Moscow brings plant import ban to EU

  • 2004-09-09
  • From wire reports
TALLINN - The head of the Estonian Plant Production Inspectorate has said that no early settlement could be expected concerning a Russian ban on the import of Estonian products with plant origin, as Moscow has now taken the subject to the European Union level.

"Russia has sent a big questionnaire on this to all the EU member states, and meetings are already taking place in Moscow on the EU level," the director of the Estonian inspectorate, Roland Nymann, told the Baltic News Service on Sept. 3. "The question is how the transit of goods from third countries to Russia via the European Union is being handled," he said.

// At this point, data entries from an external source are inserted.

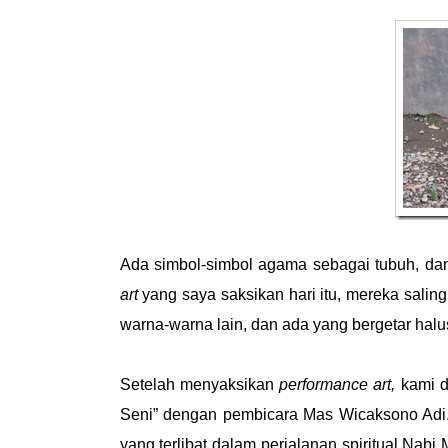
Ada simbol-simbol agama sebagai tubuh, dan
art
yang saya saksikan hari itu, mereka salin
warna-warna lain, dan ada yang bergetar halu
Setelah menyaksikan
performance art,
kami d
Seni” dengan pembicara Mas Wicaksono Adi.
yang terlibat dalam perjalanan spiritual Na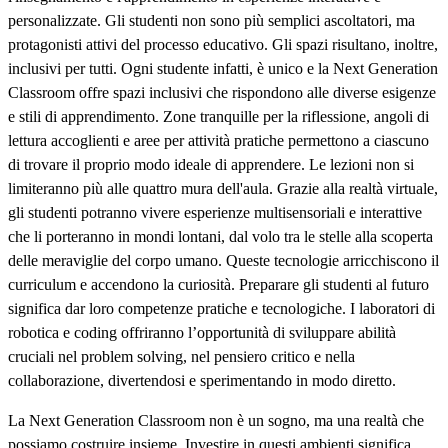
personalizzate. Gli studenti non sono più semplici ascoltatori, ma
protagonisti attivi del processo educativo. Gli spazi risultano, inoltre,
inclusivi per tutti. Ogni studente infatti, è unico e la Next Generation
Classroom offre spazi inclusivi che rispondono alle diverse esigenze
e stili di apprendimento. Zone tranquille per la riflessione, angoli di
lettura accoglienti e aree per attività pratiche permettono a ciascuno
di trovare il proprio modo ideale di apprendere. Le lezioni non si
limiteranno più alle quattro mura dell'aula. Grazie alla realtà virtuale,
gli studenti potranno vivere esperienze multisensoriali e interattive
che li porteranno in mondi lontani, dal volo tra le stelle alla scoperta
delle meraviglie del corpo umano. Queste tecnologie arricchiscono il
curriculum e accendono la curiosità. Preparare gli studenti al futuro
significa dar loro competenze pratiche e tecnologiche. I laboratori di
robotica e coding offriranno l’opportunità di sviluppare abilità
cruciali nel problem solving, nel pensiero critico e nella
collaborazione, divertendosi e sperimentando in modo diretto.
La Next Generation Classroom non è un sogno, ma una realtà che
possiamo costruire insieme. Investire in questi ambienti significa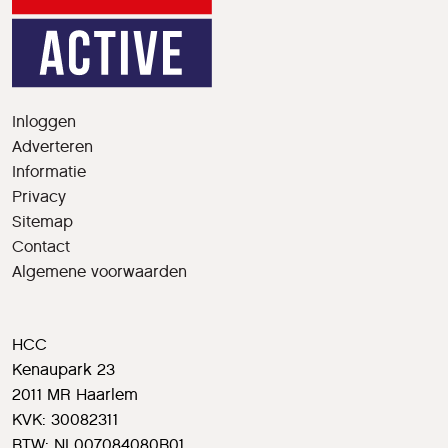
Inloggen
Adverteren
Informatie
Privacy
Sitemap
Contact
Algemene voorwaarden
HCC
Kenaupark 23
2011 MR Haarlem
KVK: 30082311
BTW: NL007084080B01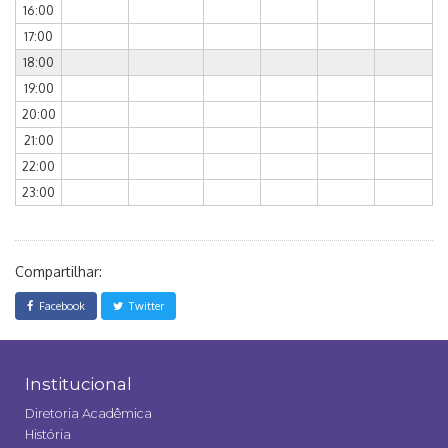
16:00
17:00
18:00
19:00
20:00
21:00
22:00
23:00
Compartilhar:
Facebook
Twitter
Institucional
Diretoria Acadêmica
História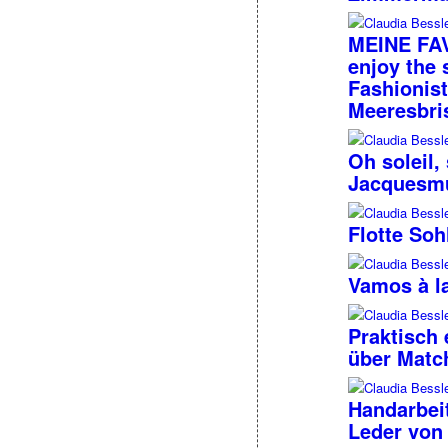
MEINE FAV
enjoy the 
Fashionis
Meeresbri
Oh soleil,
Jacquesm
Flotte Soh
Vamos à l
Praktisch 
über Matc
Handarbei
Leder von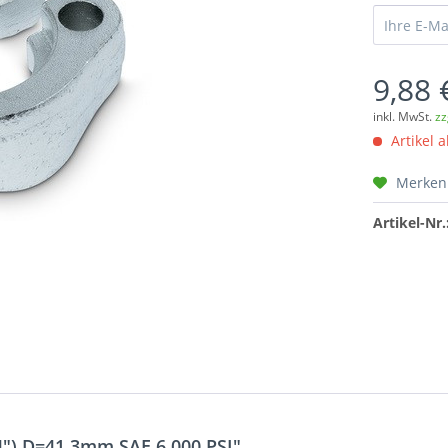
9,88 
inkl. MwSt.
zz
Artikel a
Merken
Artikel-Nr.
4") D=41,3mm SAE 6.000 PSI"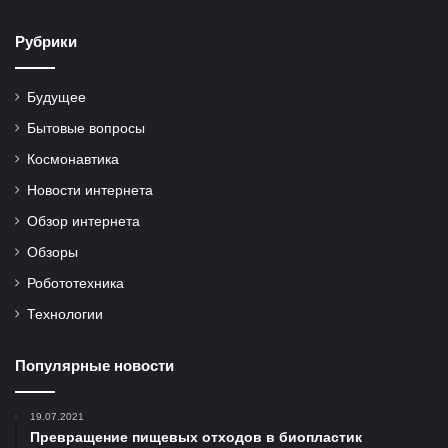
Рубрики
Будущее
Бытовые вопросы
Космонавтика
Новости интернета
Обзор интернета
Обзоры
Робототехника
Технологии
Популярные новости
19.07.2021
Превращение пищевых отходов в биопластик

Thus the Russian ban on the import of plant products from Estonia has become a wider issue concerning all trade between the EU and Russia, as well as matters of food control, said the Estonian official.

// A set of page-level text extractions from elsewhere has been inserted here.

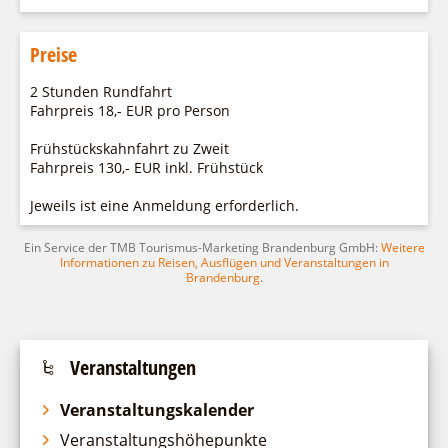
Preise
2 Stunden Rundfahrt
Fahrpreis 18,- EUR pro Person
Frühstückskahnfahrt zu Zweit
Fahrpreis 130,- EUR inkl. Frühstück
Jeweils ist eine Anmeldung erforderlich.
Ein Service der TMB Tourismus-Marketing Brandenburg GmbH:
Weitere
Informationen zu Reisen, Ausflügen und Veranstaltungen in
Brandenburg
.
Veranstaltungen
Veranstaltungskalender
Veranstaltungshöhepunkte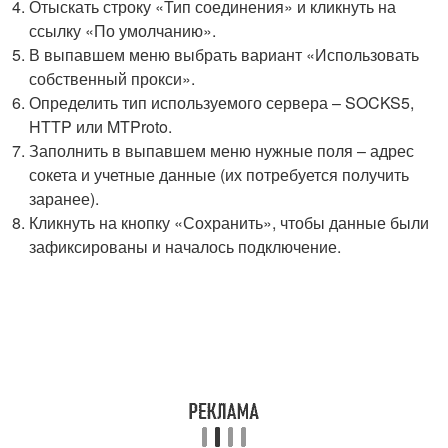
Отыскать строку «Тип соединения» и кликнуть на
ссылку «По умолчанию».
В выпавшем меню выбрать вариант «Использовать
собственный прокси».
Определить тип используемого сервера – SOCKS5,
HTTP или MTProto.
Заполнить в выпавшем меню нужные поля – адрес
сокета и учетные данные (их потребуется получить
заранее).
Кликнуть на кнопку «Сохранить», чтобы данные были
зафиксированы и началось подключение.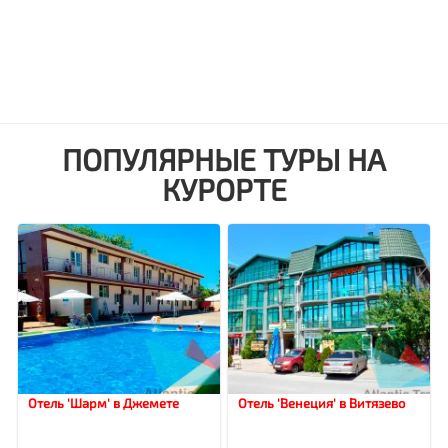
ПОПУЛЯРНЫЕ ТУРЫ НА
КУРОРТЕ
Отель 'Шарм' в Джемете
Отель 'Венеция' в Витязево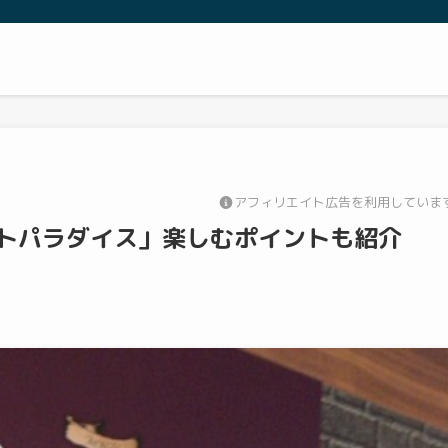
アフィリエイト広告を利用していま
トパラダイス」楽しむポイントも紹介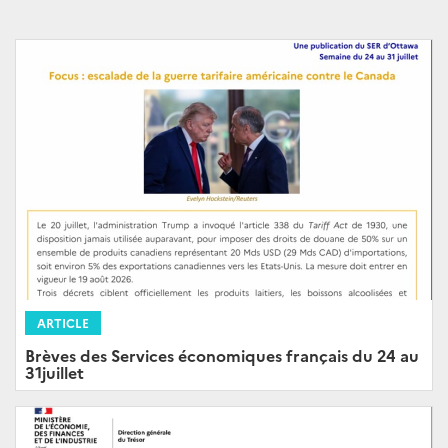
ARTICLE
Brèves des Services économiques français du 24 au
31juillet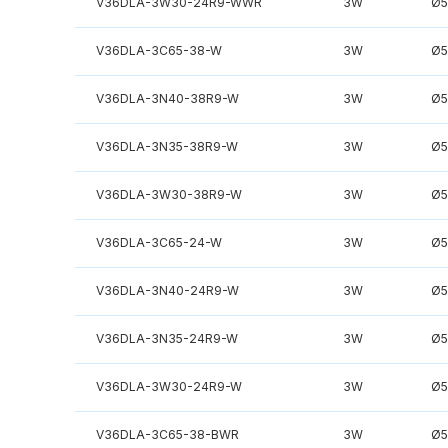
V36DLA-3W30-24R9-WWR
3W
Ø
V36DLA-3C65-38-W
3W
Ø
V36DLA-3N40-38R9-W
3W
Ø
V36DLA-3N35-38R9-W
3W
Ø
V36DLA-3W30-38R9-W
3W
Ø
V36DLA-3C65-24-W
3W
Ø
V36DLA-3N40-24R9-W
3W
Ø
V36DLA-3N35-24R9-W
3W
Ø
V36DLA-3W30-24R9-W
3W
Ø
V36DLA-3C65-38-BWR
3W
Ø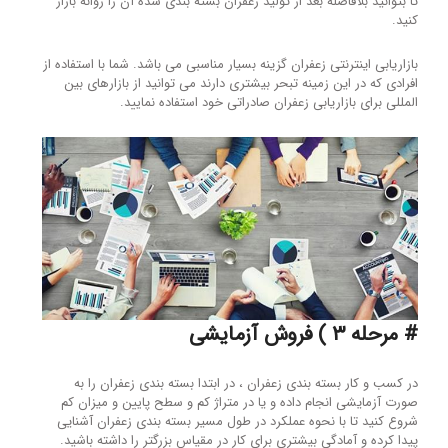
تا بتوانید بلافاصله بعد از تولید زعفران بسته بندی شده آن را روانه بازار
کنید.
بازاریابی اینترنتی زعفران گزینه بسیار مناسبی می باشد. شما با استفاده از
افرادی که در این زمینه تبحر بیشتری دارند می توانید از بازارهای بین
المللی برای بازاریابی زعفران صادراتی خود استفاده نمایید.
# مرحله ۳ ) فروش آزمایشی
در کسب و کار بسته بندی زعفران ، در ابتدا بسته بندی زعفران را به
صورت آزمایشی انجام داده و یا در متراژ کم و سطح پایین و میزان کم
شروع کنید تا با نحوه عملکرد در طول مسیر بسته بندی زعفران آشنایی
پیدا کرده و آمادگی بیشتری برای کار در مقیاس بزرگتر را داشته باشید.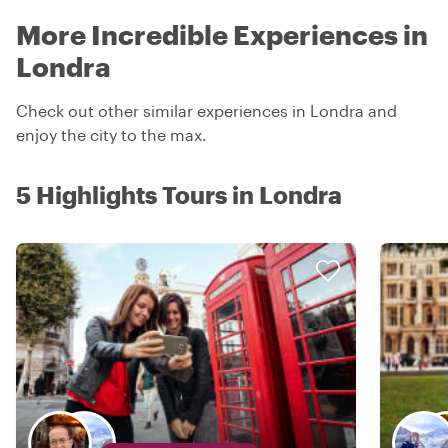
More Incredible Experiences in
Londra
Check out other similar experiences in Londra and
enjoy the city to the max.
5 Highlights Tours in Londra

"Of course all of this is nine-tenths politics, it's about a wish to show us our place," Nymann said. "A violation by an Estonian company just served as incentive for them, yet in any event Russia has overreacted and has breached conventions."
The Russian Veterinary and Phytosanitary Control Service as of Aug. 13 banned import from Estonia of all goods subject to phytosanitary control after plant pests were allegedly found in a batch of South American and Israeli flowers shipped to Russia via the Baltic country.